The discipline layer for loop engineering — turn "iterate until it's right" into a verifiable protocol.
GoaLoop turns "iterate until the target is met" into a small, sharp
protocol on top of Claude Code. You write a goal.md that spells out
what "done" looks like and how to verify it. A small background
orchestrator then runs each attempt as a fresh claude -p Runner —
read context, verify, advance by one unit if needed, record — until the
verification passes or you stop it.
The framework is a lean Python package (goaloop: a claude -p adapter,
the attempt loop, and a run/status/stop/continue CLI) plus the
Claude Code skills and the Runner's system prompt. The orchestrator is
detached, so it keeps iterating even if you close the Claude Code session
that started it. On a Claude Code subscription, claude -p is
subscription-covered — no per-token API rates.
Many software engineering tasks share the same shape — define a target, iterate, verify, repeat:
- Performance optimization
- Flaky test reduction
- Build-time optimization
- ML hyperparameter or model tuning
- Writing iteration (until a rubric passes)
- Cost optimization
- Security hardening
Existing tools for this pattern tend to bake in domain assumptions like
"artifact = GitHub PR" and "isolation = git worktree". GoaLoop makes no
domain assumptions — your goal.md and its verification scripts carry
all the domain knowledge.
Writing a loop is trivial; making it trustworthy is not. The goal is for GoaLoop to be the foundational framework for loop engineering — the place where ad-hoc "keep trying until it works" scripts become an engineered protocol: goal-defined, independently verified, resumable, and safe to leave running unattended.

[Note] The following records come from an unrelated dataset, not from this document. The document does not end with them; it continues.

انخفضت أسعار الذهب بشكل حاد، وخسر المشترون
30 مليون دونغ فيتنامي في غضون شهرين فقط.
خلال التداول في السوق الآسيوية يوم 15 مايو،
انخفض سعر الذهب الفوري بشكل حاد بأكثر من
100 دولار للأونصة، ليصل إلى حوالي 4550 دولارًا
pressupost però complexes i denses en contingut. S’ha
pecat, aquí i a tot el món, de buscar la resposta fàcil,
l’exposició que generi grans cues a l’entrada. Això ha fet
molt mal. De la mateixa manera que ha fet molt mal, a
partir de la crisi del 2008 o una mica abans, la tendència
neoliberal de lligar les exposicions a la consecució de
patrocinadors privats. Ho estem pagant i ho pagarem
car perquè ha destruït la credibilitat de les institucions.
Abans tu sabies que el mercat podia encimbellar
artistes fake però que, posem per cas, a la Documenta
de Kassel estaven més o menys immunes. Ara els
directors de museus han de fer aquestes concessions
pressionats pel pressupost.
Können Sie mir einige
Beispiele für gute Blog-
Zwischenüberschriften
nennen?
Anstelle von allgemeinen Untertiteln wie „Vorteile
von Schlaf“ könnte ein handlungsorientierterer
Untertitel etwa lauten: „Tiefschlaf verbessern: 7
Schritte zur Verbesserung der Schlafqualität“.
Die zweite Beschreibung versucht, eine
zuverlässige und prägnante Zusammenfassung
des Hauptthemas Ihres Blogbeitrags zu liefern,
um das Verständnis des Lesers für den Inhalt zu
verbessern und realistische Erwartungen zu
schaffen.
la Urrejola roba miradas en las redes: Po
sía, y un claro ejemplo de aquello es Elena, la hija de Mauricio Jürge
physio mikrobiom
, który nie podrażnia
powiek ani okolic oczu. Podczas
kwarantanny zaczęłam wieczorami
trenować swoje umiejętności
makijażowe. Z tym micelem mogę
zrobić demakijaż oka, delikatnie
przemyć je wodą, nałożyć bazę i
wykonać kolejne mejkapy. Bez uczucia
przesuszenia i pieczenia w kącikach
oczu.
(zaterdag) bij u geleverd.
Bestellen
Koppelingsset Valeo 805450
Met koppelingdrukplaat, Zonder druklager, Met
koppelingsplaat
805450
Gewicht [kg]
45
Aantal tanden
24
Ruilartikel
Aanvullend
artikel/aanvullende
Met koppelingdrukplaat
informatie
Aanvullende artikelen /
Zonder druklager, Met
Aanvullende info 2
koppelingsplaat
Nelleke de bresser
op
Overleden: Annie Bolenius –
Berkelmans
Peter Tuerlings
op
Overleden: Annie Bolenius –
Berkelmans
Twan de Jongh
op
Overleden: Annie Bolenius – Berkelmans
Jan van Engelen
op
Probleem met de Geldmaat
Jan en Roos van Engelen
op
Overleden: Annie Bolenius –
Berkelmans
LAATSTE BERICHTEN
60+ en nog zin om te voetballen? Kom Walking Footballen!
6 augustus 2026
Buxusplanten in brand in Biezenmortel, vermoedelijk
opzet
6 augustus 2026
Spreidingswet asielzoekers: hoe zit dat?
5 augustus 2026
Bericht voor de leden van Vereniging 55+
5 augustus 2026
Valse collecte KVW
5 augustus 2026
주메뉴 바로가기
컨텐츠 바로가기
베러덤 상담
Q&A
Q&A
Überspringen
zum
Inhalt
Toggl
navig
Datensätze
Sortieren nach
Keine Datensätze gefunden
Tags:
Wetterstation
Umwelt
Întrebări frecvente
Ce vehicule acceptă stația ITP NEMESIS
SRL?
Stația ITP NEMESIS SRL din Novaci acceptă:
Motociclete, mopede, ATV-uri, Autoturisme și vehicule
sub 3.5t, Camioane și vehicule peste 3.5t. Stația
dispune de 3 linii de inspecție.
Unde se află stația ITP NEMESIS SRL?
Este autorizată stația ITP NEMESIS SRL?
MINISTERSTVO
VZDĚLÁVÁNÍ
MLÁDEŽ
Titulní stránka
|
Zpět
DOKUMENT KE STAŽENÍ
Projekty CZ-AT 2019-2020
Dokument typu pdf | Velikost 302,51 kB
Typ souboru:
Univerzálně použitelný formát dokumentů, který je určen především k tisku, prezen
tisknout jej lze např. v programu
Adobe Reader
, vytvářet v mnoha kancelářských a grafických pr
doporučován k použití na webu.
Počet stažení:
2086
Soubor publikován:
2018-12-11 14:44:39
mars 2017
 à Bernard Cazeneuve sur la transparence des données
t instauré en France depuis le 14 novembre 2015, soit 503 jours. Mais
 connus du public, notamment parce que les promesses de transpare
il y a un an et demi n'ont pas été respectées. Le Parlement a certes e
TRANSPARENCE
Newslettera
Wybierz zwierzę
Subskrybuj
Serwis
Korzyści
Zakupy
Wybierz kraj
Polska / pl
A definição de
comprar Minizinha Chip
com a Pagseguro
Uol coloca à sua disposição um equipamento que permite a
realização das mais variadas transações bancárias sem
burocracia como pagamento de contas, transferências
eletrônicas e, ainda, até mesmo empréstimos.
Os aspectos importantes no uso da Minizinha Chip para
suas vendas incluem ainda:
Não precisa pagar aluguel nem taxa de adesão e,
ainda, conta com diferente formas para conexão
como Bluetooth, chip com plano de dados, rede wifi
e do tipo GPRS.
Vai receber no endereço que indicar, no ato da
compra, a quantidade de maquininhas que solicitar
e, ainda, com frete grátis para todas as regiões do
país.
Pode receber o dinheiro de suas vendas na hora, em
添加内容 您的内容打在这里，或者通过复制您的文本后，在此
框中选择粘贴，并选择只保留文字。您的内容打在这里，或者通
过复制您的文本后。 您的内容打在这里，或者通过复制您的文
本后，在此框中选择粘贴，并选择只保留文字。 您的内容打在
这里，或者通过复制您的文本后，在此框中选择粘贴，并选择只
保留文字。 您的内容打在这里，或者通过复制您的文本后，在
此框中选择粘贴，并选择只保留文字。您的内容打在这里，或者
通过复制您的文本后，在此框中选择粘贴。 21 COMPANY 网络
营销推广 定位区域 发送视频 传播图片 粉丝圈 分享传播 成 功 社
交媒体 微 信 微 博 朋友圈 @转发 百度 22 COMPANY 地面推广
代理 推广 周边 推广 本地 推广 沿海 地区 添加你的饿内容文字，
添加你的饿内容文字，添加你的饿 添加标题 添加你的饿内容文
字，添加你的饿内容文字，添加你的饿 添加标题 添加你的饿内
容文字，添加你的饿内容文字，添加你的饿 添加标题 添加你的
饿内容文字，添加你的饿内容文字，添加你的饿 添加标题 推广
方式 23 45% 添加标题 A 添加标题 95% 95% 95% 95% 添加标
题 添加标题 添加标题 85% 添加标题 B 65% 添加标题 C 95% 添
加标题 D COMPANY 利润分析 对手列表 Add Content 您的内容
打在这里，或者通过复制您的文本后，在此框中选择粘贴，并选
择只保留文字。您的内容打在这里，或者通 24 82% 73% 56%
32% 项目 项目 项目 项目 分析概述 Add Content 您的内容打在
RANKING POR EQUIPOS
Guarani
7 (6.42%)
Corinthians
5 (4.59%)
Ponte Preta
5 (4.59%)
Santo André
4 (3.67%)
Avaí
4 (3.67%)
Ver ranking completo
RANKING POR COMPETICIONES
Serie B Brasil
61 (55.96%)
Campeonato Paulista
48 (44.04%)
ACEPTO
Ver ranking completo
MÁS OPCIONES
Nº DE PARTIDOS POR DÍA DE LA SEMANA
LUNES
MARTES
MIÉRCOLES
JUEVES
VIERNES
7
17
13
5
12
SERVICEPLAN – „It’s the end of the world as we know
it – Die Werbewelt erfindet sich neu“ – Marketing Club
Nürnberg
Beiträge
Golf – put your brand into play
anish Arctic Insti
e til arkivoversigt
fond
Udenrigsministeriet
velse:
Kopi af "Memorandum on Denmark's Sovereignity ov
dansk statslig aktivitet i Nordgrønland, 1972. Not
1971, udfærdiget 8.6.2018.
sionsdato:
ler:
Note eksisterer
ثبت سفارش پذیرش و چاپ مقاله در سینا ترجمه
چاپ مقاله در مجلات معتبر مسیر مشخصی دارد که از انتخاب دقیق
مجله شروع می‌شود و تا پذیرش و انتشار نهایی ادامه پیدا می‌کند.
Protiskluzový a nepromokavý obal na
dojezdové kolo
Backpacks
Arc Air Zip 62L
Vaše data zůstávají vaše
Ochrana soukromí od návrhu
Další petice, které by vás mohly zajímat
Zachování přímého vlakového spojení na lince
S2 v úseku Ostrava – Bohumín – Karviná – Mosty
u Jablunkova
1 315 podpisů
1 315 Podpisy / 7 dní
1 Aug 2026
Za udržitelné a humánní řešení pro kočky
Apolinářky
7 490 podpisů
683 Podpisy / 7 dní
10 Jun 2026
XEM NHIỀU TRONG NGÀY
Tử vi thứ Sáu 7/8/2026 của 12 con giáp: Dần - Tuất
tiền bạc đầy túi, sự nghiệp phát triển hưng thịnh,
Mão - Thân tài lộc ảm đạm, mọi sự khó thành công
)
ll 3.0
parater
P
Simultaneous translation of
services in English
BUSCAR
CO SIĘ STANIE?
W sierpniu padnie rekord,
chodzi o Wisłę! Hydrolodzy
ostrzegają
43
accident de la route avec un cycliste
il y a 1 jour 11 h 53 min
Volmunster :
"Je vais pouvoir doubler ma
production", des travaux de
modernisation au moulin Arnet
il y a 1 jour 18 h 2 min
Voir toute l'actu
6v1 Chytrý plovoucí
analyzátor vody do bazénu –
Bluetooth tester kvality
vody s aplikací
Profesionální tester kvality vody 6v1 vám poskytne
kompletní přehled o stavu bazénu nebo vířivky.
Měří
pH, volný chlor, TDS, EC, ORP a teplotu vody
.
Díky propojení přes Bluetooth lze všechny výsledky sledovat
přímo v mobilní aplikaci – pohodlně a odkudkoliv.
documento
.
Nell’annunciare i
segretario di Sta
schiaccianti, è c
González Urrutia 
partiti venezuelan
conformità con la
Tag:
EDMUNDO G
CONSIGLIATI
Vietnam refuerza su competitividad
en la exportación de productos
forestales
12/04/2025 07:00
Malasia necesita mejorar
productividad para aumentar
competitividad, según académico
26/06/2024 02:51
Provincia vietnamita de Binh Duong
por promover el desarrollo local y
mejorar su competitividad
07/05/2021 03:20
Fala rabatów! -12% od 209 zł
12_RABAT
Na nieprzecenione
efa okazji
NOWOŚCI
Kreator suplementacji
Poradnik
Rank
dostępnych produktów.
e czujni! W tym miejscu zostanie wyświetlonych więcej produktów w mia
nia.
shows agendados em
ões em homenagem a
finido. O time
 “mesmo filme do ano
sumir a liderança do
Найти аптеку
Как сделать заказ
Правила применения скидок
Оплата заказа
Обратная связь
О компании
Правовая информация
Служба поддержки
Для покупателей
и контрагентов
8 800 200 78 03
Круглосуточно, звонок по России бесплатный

See docs/design.md for the full design and
rationale.
Three layers: a Manager — the Claude Code agent you operate — starts
the Orchestrator (a detached loop, not an LLM), which spawns a fresh
Runner agent (claude -p) for each attempt. Every Runner verifies the
current state — on pass the loop exits; on fail it advances one unit
and the Orchestrator spawns the next Runner. The loop repeats until the
verification passes.
Two pieces, two commands: install the goaloop CLI (the orchestrator),
then deploy the Claude Code skills (the Manager front-end). Both ship in
the package — no source checkout needed.
uv tool install goaloop # provides the `goaloop` command (stdlib-only, Python ≥ 3.10)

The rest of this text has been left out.